For this reason, it's probably better to run a daemon. That just means that instead of cron starting your PHP script every minute, you code the PHP script to run a while (true) loop and never exit. At the end of the loop, make the script sleep() for up to 60 seconds. Then it goes to the top of the loop, checks the database to see if there's a batch of emails to run, and processes the batch. Then it goes back to sleep, for a number of seconds equal to 60 minus the time it took to process the batch (but no less than zero seconds).

That way it will never run two apps at the same time if there's a surge, even if one batch of emails takes for example 75 seconds. Your daemon's sleep calculation would make it sleep the minimum of 0 seconds, and then it would just start on the next batch immediately. Hopefully the surge is temporary, and the app can catch up at some point. Otherwise your app will keep falling further and further behind schedule.

Your app should write out to a log file how many emails it is sending, and how long it is sleeping between batches. You should monitor this file so if it is unable to keep up with the demand, you'll know. Once you get really professional, you'll put this data into a Grafana dashboard or something similar.
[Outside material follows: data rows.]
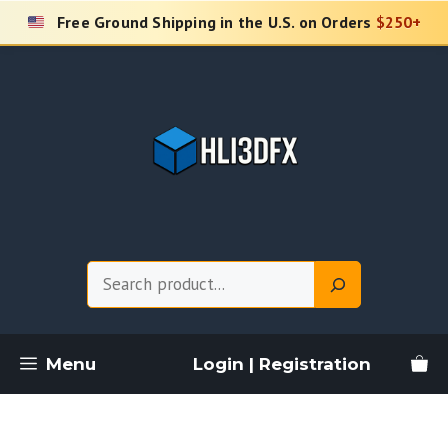
Skip
Free Ground Shipping in the U.S. on Orders
$250+
to
content
Search
Menu
Login | Registration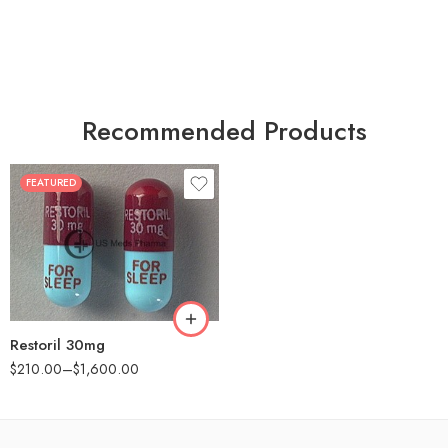
Recommended Products
FEATURED
30
60
90
180
360
Restoril 30mg
$
210.00
–
$
1,600.00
If your traffic grows to the point where the single-threaded app consistently can't send a batch of emails in 60 seconds, then you'll have to run multiple email sender apps in parallel. PHP is lousy at multi-threaded programming, so you'll probably want to use Java or Go.

Trying to make multiple threads poll the database is a bad idea, because you get race conditions and lock contention. What we did at my company was make one thread poll the database. When it found a batch of emails to send, it pushed them into a message queue (we used ActiveMQ, but there are others). Message queues make it easy for multiple threads to pull items off the queue. Then it's easy for multiple concurrent email-sending app threads to process batches of emails in parallel.

P.S.: Do you realize that your code will mark the pool with sent=1 even if some or all of the emails failed to be sent?